> [Your task]:
Under this line is some data; print exactly the lines from the one containing "additional Uconnect systems." through its last line, without pictures.

Source records:
*** Block opens ***
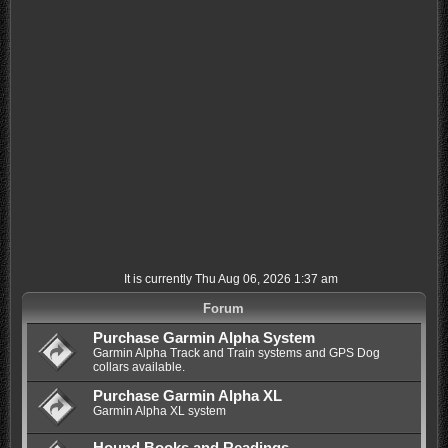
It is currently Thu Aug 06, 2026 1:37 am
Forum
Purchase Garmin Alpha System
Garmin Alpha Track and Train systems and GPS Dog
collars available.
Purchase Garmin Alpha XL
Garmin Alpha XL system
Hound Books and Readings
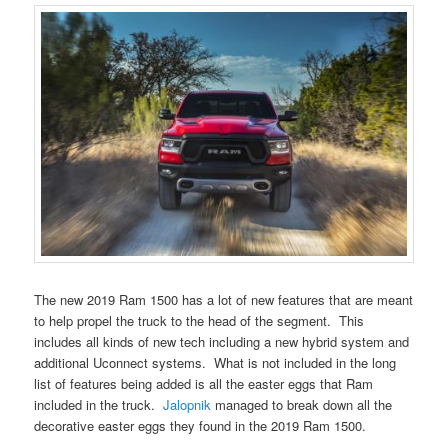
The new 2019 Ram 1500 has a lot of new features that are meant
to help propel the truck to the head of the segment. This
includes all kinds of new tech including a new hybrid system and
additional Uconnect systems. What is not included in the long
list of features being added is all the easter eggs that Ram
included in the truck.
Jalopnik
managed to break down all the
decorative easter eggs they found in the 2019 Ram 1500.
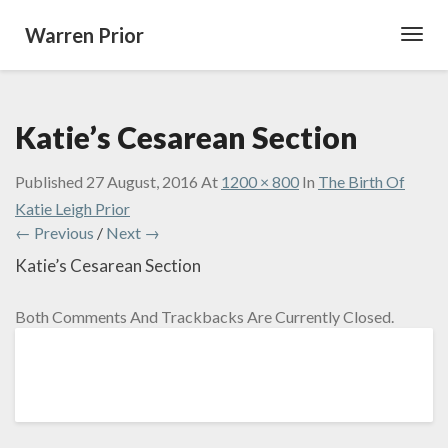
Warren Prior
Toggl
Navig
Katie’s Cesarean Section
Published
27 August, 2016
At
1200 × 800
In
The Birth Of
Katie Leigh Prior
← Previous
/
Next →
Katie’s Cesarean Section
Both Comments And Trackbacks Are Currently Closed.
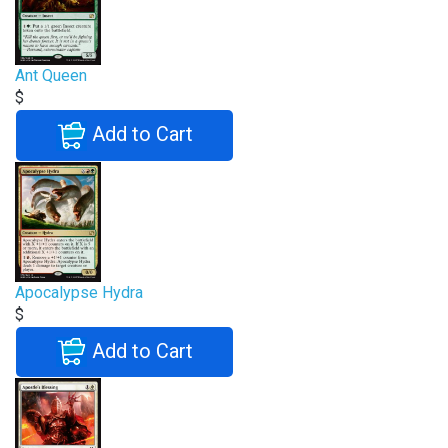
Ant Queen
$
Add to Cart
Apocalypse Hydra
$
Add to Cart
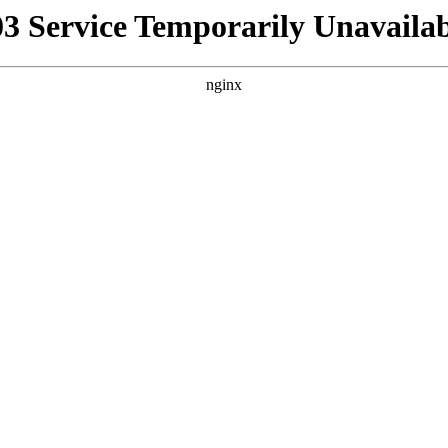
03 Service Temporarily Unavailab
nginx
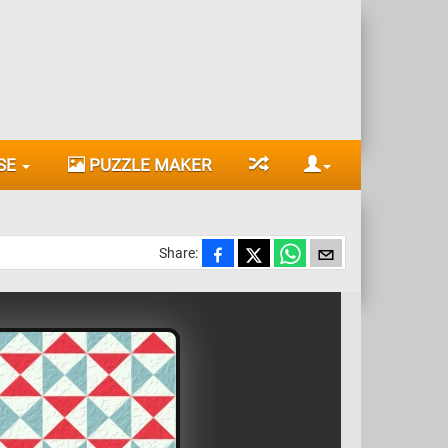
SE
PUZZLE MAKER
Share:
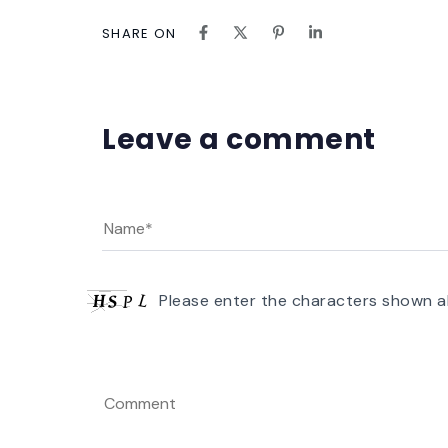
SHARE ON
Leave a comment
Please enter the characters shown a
*** Block closes ***
> [Exercise output]:
additional Uconnect systems. What is not included in the long
list of features being added is all the easter eggs that Ram
included in the truck.
Jalopnik
managed to break down all the
decorative easter eggs they found in the 2019 Ram 1500.
Warren Prior
Toggl
Navig
Katie’s Cesarean Section
Published
27 August, 2016
At
1200 × 800
In
The Birth Of
Katie Leigh Prior
← Previous
/
Next →
Katie’s Cesarean Section
Both Comments And Trackbacks Are Currently Closed.
Ant Queen
$
Add to Cart
Apocalypse Hydra
$
Add to Cart
03 Service Temporarily Unavailab
nginx
SE
PUZZLE MAKER
Share:
SHARE ON
Leave a comment
Please enter the characters shown a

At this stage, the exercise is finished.